Stored items:
- - -
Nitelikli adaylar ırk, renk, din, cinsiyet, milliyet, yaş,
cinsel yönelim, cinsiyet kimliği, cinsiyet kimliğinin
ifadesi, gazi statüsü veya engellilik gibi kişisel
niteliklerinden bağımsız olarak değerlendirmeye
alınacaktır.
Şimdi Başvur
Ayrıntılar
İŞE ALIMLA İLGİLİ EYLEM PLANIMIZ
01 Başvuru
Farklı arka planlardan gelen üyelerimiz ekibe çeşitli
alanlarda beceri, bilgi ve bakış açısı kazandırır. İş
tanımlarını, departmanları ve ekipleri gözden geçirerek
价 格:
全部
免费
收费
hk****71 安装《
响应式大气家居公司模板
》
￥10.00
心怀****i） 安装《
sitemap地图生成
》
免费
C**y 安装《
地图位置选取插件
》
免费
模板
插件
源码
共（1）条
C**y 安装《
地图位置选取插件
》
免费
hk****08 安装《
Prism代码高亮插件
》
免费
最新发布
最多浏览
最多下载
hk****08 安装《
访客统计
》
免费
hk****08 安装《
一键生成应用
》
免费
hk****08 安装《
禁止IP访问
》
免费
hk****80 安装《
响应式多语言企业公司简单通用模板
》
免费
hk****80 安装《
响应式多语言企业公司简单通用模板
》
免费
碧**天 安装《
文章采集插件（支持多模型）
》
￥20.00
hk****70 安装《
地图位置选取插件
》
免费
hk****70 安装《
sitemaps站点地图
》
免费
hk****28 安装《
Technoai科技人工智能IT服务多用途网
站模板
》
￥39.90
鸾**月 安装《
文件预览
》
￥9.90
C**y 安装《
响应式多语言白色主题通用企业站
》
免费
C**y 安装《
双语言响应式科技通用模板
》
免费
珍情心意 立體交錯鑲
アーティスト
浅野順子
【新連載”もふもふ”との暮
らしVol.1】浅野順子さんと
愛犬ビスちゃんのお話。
- - -
Nothing in the records should differ from the original when you retype them.

_REPLY_.
Nitelikli adaylar ırk, renk, din, cinsiyet, milliyet, yaş,
cinsel yönelim, cinsiyet kimliği, cinsiyet kimliğinin
ifadesi, gazi statüsü veya engellilik gibi kişisel
niteliklerinden bağımsız olarak değerlendirmeye
alınacaktır.
Şimdi Başvur
Ayrıntılar
İŞE ALIMLA İLGİLİ EYLEM PLANIMIZ
01 Başvuru
Farklı arka planlardan gelen üyelerimiz ekibe çeşitli
alanlarda beceri, bilgi ve bakış açısı kazandırır. İş
tanımlarını, departmanları ve ekipleri gözden geçirerek
价 格:
全部
免费
收费
hk****71 安装《
响应式大气家居公司模板
》
￥10.00
心怀****i） 安装《
sitemap地图生成
》
免费
C**y 安装《
地图位置选取插件
》
免费
模板
插件
源码
共（1）条
C**y 安装《
地图位置选取插件
》
免费
hk****08 安装《
Prism代码高亮插件
》
免费
最新发布
最多浏览
最多下载
hk****08 安装《
访客统计
》
免费
hk****08 安装《
一键生成应用
》
免费
hk****08 安装《
禁止IP访问
》
免费
hk****80 安装《
响应式多语言企业公司简单通用模板
》
免费
hk****80 安装《
响应式多语言企业公司简单通用模板
》
免费
碧**天 安装《
文章采集插件（支持多模型）
》
￥20.00
hk****70 安装《
地图位置选取插件
》
免费
hk****70 安装《
sitemaps站点地图
》
免费
hk****28 安装《
Technoai科技人工智能IT服务多用途网
站模板
》
￥39.90
鸾**月 安装《
文件预览
》
￥9.90
C**y 安装《
响应式多语言白色主题通用企业站
》
免费
C**y 安装《
双语言响应式科技通用模板
》
免费
珍情心意 立體交錯鑲
アーティスト
浅野順子
【新連載”もふもふ”との暮
らしVol.1】浅野順子さんと
愛犬ビスちゃんのお話。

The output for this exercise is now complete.